WHAT THE EXERCISE ASKS: What is needed is an exact transcription of the line containing "Render at 311×311." and every line after it through the end of the entries below, with no pictures.

Collected data:
=== Section Start ===
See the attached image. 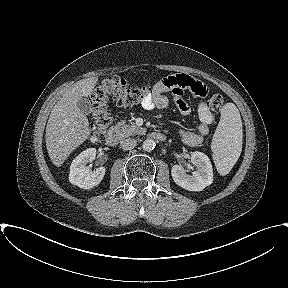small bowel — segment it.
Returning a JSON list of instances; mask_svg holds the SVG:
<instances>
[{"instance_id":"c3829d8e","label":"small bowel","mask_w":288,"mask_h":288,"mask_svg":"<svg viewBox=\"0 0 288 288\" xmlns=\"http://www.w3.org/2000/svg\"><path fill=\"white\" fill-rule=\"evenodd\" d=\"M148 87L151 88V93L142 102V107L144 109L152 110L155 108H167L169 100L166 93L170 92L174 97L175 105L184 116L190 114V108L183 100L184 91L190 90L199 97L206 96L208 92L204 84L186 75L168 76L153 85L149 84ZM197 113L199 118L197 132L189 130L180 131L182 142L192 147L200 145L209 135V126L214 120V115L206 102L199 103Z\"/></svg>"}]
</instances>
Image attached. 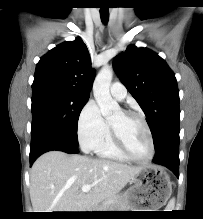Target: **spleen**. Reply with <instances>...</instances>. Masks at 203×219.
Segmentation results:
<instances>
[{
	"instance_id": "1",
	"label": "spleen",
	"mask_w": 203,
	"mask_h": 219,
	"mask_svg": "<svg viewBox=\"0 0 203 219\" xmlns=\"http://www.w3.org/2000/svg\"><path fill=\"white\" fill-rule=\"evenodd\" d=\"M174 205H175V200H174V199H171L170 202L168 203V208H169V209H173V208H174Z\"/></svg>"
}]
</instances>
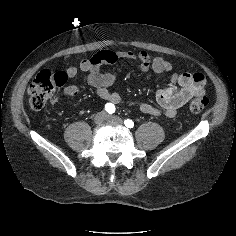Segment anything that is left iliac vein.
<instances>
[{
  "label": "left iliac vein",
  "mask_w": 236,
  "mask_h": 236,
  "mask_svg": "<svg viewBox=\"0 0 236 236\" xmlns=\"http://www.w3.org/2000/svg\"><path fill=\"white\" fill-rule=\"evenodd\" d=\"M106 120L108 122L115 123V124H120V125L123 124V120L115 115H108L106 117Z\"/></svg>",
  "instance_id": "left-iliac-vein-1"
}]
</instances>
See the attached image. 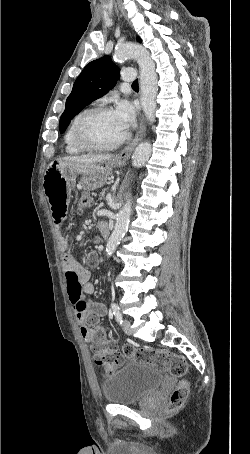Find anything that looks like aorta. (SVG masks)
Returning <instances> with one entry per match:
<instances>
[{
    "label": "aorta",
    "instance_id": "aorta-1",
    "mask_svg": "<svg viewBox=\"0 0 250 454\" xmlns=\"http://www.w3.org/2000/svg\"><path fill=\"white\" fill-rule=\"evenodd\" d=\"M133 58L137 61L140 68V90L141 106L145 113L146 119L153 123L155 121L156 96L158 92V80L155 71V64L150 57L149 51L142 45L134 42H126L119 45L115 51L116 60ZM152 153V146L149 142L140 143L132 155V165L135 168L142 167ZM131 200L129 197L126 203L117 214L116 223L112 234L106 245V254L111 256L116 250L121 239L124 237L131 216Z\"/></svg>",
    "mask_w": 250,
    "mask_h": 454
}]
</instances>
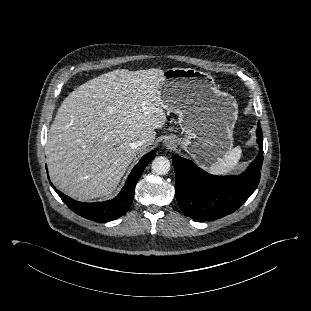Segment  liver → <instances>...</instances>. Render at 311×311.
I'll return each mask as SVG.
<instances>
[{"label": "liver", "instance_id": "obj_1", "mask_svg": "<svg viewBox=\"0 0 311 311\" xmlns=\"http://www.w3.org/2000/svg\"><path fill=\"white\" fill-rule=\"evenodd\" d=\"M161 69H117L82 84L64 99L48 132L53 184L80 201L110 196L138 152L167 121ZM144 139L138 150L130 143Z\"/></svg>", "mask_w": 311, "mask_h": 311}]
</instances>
=== Section End ===
TASK RESULT:
Segment  liver → <instances>...</instances>. Render at 311×311.
I'll return each mask as SVG.
<instances>
[{"label": "liver", "instance_id": "obj_1", "mask_svg": "<svg viewBox=\"0 0 311 311\" xmlns=\"http://www.w3.org/2000/svg\"><path fill=\"white\" fill-rule=\"evenodd\" d=\"M161 69H117L82 84L64 99L48 132L53 184L80 201L110 196L138 152L167 121ZM144 139L138 150L130 143Z\"/></svg>", "mask_w": 311, "mask_h": 311}]
</instances>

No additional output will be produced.